Die namentlich Erklärung, die Kirsten Lühmann gem. § 31 GO BT, die sie im Anschluss an die Aussprache zur abschließenden Abstimmung über den Antrag: Vorschlag für eine Richtlinie des Europäischen Parlaments und des Rates zur Änderung der Richtlinie 2011/110 EG des Rates über Honig KOM (2012) 530: Wahlfreiheit für die Verbraucherinnen und Verbraucher herstellen - Honig mit gentechnisch veränderten Bestandteilen kennzeichnen":

Der o.g. Antrag ist nicht sachgerecht und berücksichtigt nicht den Verfahrensstand der EU. Da das beschriebene Problem so nicht gelöst werden kann, lehne ich ihn ab.

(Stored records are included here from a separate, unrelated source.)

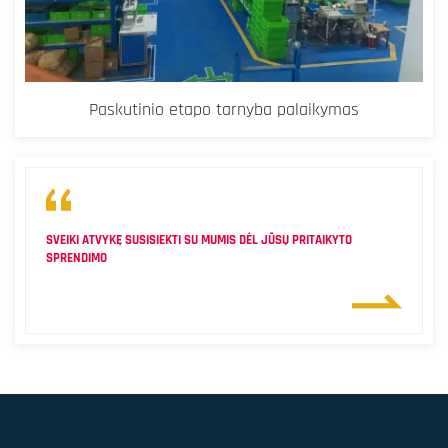
Paskutinio etapo tarnyba palaikymas
SVEIKI ATVYKĘ SUSISIEKTI SU MUMIS DĖL JŪSŲ PRITAIKYTO
SPRENDIMO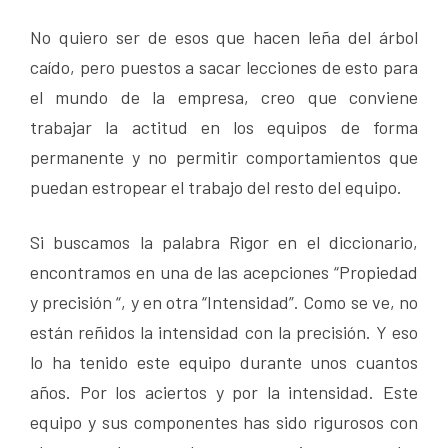
No quiero ser de esos que hacen leña del árbol
caído, pero puestos a sacar lecciones de esto para
el mundo de la empresa, creo que conviene
trabajar la actitud en los equipos de forma
permanente y no permitir comportamientos que
puedan estropear el trabajo del resto del equipo.
Si buscamos la palabra Rigor en el diccionario,
encontramos en una de las acepciones “Propiedad
y precisión “, y en otra “Intensidad”. Como se ve, no
están reñidos la intensidad con la precisión. Y eso
lo ha tenido este equipo durante unos cuantos
años. Por los aciertos y por la intensidad. Este
equipo y sus componentes has sido rigurosos con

Mit dem Antrag der Grünen wird die Bundesregierung aufgefordert, sich in den Trilog-Verhandlungen (Beratungen zwischen Europäischem Parlament, Rat und Kommission) für die Kennzeichnungspflicht für Honig mit genveränderten Pollen einzusetzen, oder zumindest zu verhindern, dass Pollen als „natürlicher Bestandteil von Honig“ definiert werden. Anderenfalls soll der Vorschlag zur Änderung der EU-Honigrichtlinie abgelehnt werden.

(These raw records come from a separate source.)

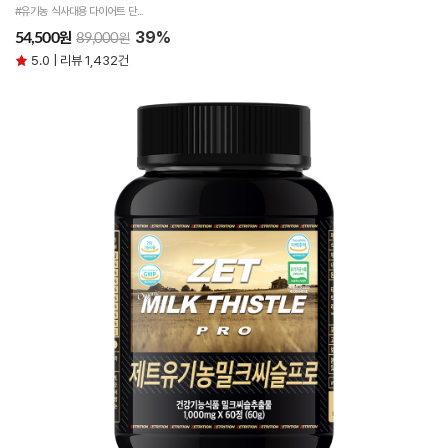
#유기농 식사대용 다이어트 단...
39%
원
54,500
원
89,000
5.0 | 리뷰 1,432건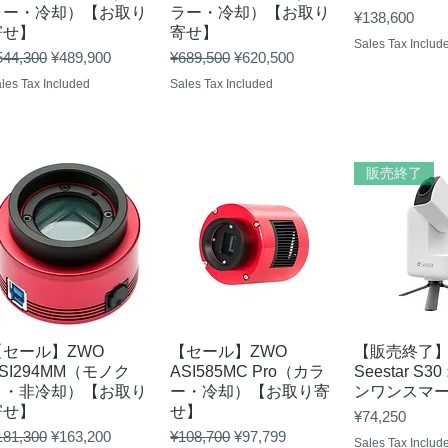
ラー・冷却）【お取り
ラー・冷却）【お取り
Price
¥138,600
寄せ】
寄せ】
Sales Tax Includ
gular Price
Sale Price
Regular Price
Sale Price
544,300
¥489,900
¥689,500
¥620,500
les Tax Included
Sales Tax Included
販売終了
Quick View
Quick View
Quick 
【セール】ZWO
【セール】ZWO
【販売終了
SI294MM（モノク
ASI585MC Pro（カラ
Seestar S
ロ・非冷却）【お取り
ー・冷却）【お取り寄
ンワンスマ
寄せ】
せ】
Price
¥74,250
gular Price
Sale Price
Regular Price
Sale Price
181,300
¥163,200
¥108,700
¥97,799
Sales Tax Includ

Die Trilogverhandlungen sind jedoch bereits abgeschlossen. Zudem hat das Europäische Parlament schon im Vorfeld beschlossen, dass Pollen als natürlicher Bestandteil von Honig definiert werden und nicht als Zutat. Durch diesen Beschluss greift die Kennzeichnungspflicht für gentechnisch veränderte Lebensmittel hier nicht, selbst wenn Bienen teilweise Pollen von gentechnisch veränderten Pflanzen in den Honig eintragen.

Um diese unerwünschten Auswirkungen des o.g. Beschlusses zu unterbinden, sowie grundsätzliche Verbesserungen bei Schutz und Transparenz in Sachen grüner Gentechnik zu erreichen, müssen wir an anderer Stelle ansetzen. Einen entsprechenden Antrag für eine „EU-weite Kennzeichnungspflicht für Erzeugnissen von Tieren, die mit gentechnisch veränderten Pflanzen gefüttert wurden“ beraten wir derzeit mit CDU und CSU.

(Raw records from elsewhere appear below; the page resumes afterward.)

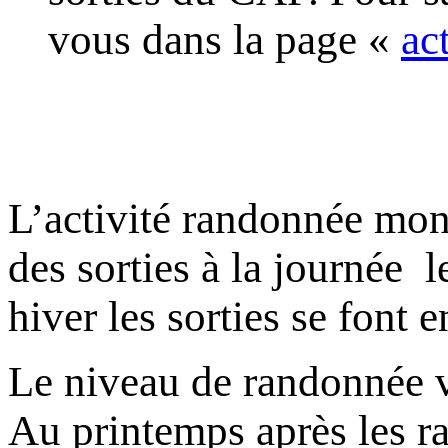
vous dans la page «
ac
L’activité randonnée mo
des sorties à la journée l
hiver les sorties se font e
Le niveau de randonnée va
Au printemps après les ra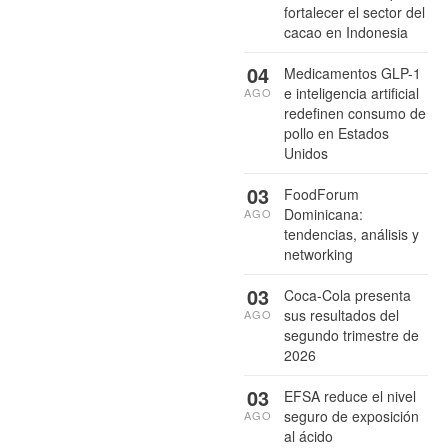
fortalecer el sector del
cacao en Indonesia
04
Medicamentos GLP-1
e inteligencia artificial
AGO
redefinen consumo de
pollo en Estados
Unidos
03
FoodForum
Dominicana:
AGO
tendencias, análisis y
networking
03
Coca-Cola presenta
sus resultados del
AGO
segundo trimestre de
2026
03
EFSA reduce el nivel
seguro de exposición
AGO
al ácido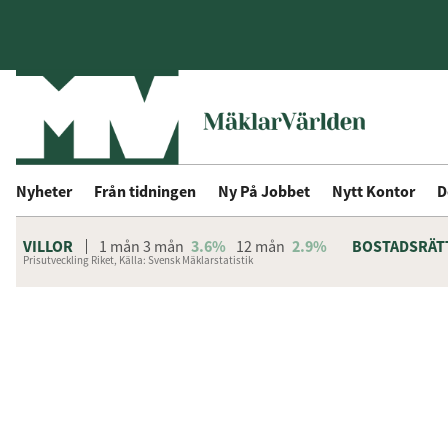
Nyheter
Från tidningen
Ny På Jobbet
Nytt Kontor
D
VILLOR
1 mån
3 mån
3.6%
12 mån
2.9%
BOSTADSRÄT
Prisutveckling Riket, Källa: Svensk Mäklarstatistik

Darin fordern wir – entsprechend unseres Koalitionsvertrags – eine EU-Kennzeichnungspflicht für tierische Erzeugnisse aus gentechnisch veränderten Futtermitteln. Ebenso beanspruchen wir klare Kriterien für die „Ohne Gentechnik“-Kennzeichnung bei Imkereiprodukten. Zudem wollen wir bundesweit einheitliche Regelungen für den Schutz der Imkereien vor gentechnischen Verunreinigungen ihres Honigs. Die Bundesländer sollen dabei die Möglichkeit haben, Regelungen festzulegen, die über die in der Gentechnik-Pflanzenerzeugungsverordnung festgelegten Vorgaben hinaus gehen – wie z. B. größere Mindestabstände zum Schutz vor gentechnischen Verunreinigungen. Damit erzielen wir dann auch die gewünschte Wirkung.